Summary: Linking confirmation of power generation decline to ongoing management

When you feel that solar power generation is low, it is important not to immediately assume a fault or soiling, but to check in the order of comparison conditions, weather, shading, soiling, equipment condition, and record organization. Since generation fluctuates with solar irradiance and the seasons, judging an anomaly based only on short-term figures can lead to unnecessary actions. On the other hand, overlooking signs of decline can prolong the loss of generation opportunities.

In practice, what’s important is to break down the result of low power generation into verifiable pieces of information. We examine, in order: since when it has been low, which time periods it is low, whether the whole system or only parts are low, whether it can be explained by weather, whether there have been changes on site, and whether it matches the equipment history. Establishing this sequence makes it easier to separate natural variability, environmental factors, equipment-related factors, and measurement-related factors.

Carefully carrying out pre-improvement checks not only reduces wasted effort but also helps when explaining the situation to stakeholders. In consultations about reduced power generation, multiple parties may be involved, such as the manager, the construction company, maintenance personnel, and the facility owner. In those cases, if power generation data, site photos, inspection records, the time of occurrence, and possible causes are organized, it becomes easier to decide on the next steps. Conversely, if the information remains fragmented, rechecking and delays in decision-making are likely to occur.

Also, responding to a decline in power generation is not a one-time task. By continuously monitoring seasonal solar irradiance trends, changes in the surrounding environment, dirt accumulation, and equipment operating history, you can detect signs of decline earlier. Keeping regular records from the same perspective improves the accuracy of comparisons with the same month of the previous year and before-and-after comparisons of improvements. Formalizing the verification procedures to follow when you suspect low power output as management rules helps maintain long-term generation efficiency.

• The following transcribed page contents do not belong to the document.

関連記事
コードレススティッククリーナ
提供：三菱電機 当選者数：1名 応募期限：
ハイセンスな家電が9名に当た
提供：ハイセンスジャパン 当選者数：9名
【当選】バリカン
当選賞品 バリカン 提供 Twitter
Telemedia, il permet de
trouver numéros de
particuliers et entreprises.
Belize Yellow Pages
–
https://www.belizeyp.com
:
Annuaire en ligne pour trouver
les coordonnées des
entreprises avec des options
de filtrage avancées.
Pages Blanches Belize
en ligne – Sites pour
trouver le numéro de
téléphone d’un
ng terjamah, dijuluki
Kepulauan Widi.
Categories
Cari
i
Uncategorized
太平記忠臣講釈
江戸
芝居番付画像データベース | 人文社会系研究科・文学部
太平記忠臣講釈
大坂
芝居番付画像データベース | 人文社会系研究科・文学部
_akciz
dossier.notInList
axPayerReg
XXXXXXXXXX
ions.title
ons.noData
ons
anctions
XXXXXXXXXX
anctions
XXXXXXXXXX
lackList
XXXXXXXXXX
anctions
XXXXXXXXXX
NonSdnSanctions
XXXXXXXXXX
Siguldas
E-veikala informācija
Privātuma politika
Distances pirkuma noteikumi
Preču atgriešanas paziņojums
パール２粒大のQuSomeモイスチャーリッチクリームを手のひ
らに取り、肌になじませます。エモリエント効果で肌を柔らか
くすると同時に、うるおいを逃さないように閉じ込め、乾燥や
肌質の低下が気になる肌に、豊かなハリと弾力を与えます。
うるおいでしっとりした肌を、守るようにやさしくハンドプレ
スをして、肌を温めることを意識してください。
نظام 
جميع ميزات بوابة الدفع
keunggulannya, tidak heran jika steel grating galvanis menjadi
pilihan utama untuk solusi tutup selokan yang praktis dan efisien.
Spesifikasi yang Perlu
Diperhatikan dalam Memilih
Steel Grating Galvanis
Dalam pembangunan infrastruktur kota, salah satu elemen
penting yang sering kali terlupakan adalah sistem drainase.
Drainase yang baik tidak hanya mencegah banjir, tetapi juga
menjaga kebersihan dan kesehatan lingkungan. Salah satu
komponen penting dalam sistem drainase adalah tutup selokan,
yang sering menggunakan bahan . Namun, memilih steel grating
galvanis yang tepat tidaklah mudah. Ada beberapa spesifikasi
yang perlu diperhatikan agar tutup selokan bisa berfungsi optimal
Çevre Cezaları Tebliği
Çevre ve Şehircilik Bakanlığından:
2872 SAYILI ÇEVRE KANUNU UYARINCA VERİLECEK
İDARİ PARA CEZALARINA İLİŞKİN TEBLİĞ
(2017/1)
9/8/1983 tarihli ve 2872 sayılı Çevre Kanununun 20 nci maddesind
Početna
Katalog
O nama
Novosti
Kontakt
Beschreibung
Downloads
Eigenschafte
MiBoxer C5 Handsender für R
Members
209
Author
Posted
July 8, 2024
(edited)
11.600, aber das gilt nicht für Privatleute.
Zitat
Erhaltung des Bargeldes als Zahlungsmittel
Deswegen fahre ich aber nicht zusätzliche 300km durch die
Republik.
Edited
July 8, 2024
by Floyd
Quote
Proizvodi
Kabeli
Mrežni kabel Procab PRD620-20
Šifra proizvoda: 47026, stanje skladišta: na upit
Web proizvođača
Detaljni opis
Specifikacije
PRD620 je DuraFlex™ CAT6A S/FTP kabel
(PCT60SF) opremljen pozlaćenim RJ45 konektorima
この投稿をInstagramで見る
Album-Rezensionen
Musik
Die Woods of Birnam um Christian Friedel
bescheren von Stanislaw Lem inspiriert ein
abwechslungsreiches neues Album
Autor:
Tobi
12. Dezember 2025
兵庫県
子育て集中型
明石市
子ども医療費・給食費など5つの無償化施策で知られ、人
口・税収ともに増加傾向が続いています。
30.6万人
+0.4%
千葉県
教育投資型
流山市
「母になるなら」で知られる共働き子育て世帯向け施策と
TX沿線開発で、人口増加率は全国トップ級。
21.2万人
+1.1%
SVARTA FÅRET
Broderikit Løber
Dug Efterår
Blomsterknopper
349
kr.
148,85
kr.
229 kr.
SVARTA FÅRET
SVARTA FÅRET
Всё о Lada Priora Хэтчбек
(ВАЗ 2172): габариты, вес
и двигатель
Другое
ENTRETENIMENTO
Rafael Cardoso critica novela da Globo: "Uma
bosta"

On-site, it is particularly effective to record not only power generation figures but also photos and location information together. If you can later check where shadows are occurring, which panels have concentrated soiling, and which area was inspected, you can reduce the chance of overlooking countermeasures. Rather than trying to determine the cause of low power generation from a single inspection, continuously accumulate power generation data, on-site conditions, and inspection history and use them to inform the next decision; this leads to more stable management.